Content starts
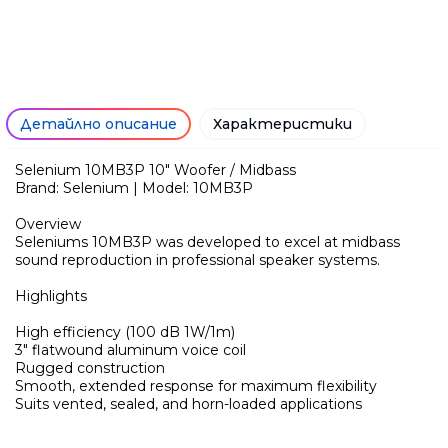
Детайлно описание
Характеристики
Selenium 10MB3P 10" Woofer / Midbass
Brand: Selenium | Model: 10MB3P
Overview
Seleniums 10MB3P was developed to excel at midbass
sound reproduction in professional speaker systems.
Highlights
High efficiency (100 dB 1W/1m)
3" flatwound aluminum voice coil
Ние ще се свържем с вас в р
Rugged construction
Smooth, extended response for maximum flexibility
Suits vented, sealed, and horn-loaded applications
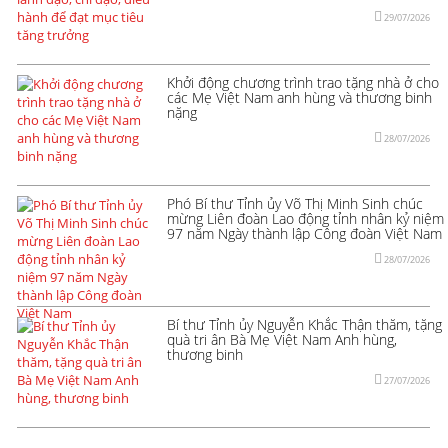
29/07/2026
Khởi động chương trình trao tặng nhà ở cho
các Mẹ Việt Nam anh hùng và thương binh
nặng
28/07/2026
Phó Bí thư Tỉnh ủy Võ Thị Minh Sinh chúc
mừng Liên đoàn Lao động tỉnh nhân kỷ niệm
97 năm Ngày thành lập Công đoàn Việt Nam
28/07/2026
Bí thư Tỉnh ủy Nguyễn Khắc Thận thăm, tặng
quà tri ân Bà Mẹ Việt Nam Anh hùng,
thương binh
27/07/2026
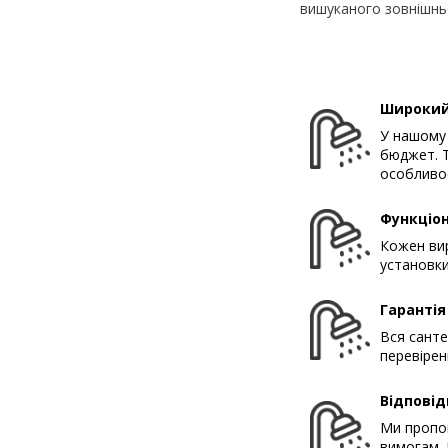
вишуканого зовнішньо
Широкий
У нашому 
бюджет. Т
особливос
Функціон
Кожен вир
установки
Гарантія
Вся санте
перевірен
Відповід
Ми пропон
вимогам. 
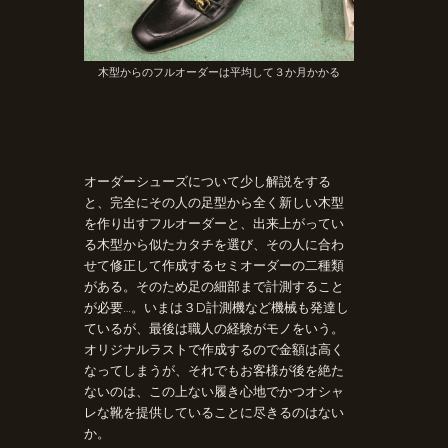
木型からのフルオーダーは平均して３か月かかる
オーダーシューズについて少し解説をする
と、完全にその人の足型から全く新しい木型
を作り出すフルオーダーと、出来上がってい
る木型から似たカタチを選び、その人に合わ
せて修正して作成するセミオーダーの二種類
がある。そのため足の細部まで計測すること
が必要…。いまは３D計測機など機械も発達し
ているが、最後は職人の経験がモノをいう。
オリジナルラストで作成するので金額は高く
なってしまうが、それでもお客様が後を絶た
ないのは、この上ない履き心地でかつオシャ
レな靴を提供していることに尽きるのはない
か。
Content ends
EXERCISE PROMPT = Look for the word "hùng". Copy out every line of the data that has it.

ANSWER TO THIS PROBLEM =
các Mẹ Việt Nam anh hùng và thương binh
quà tri ân Bà Mẹ Việt Nam Anh hùng,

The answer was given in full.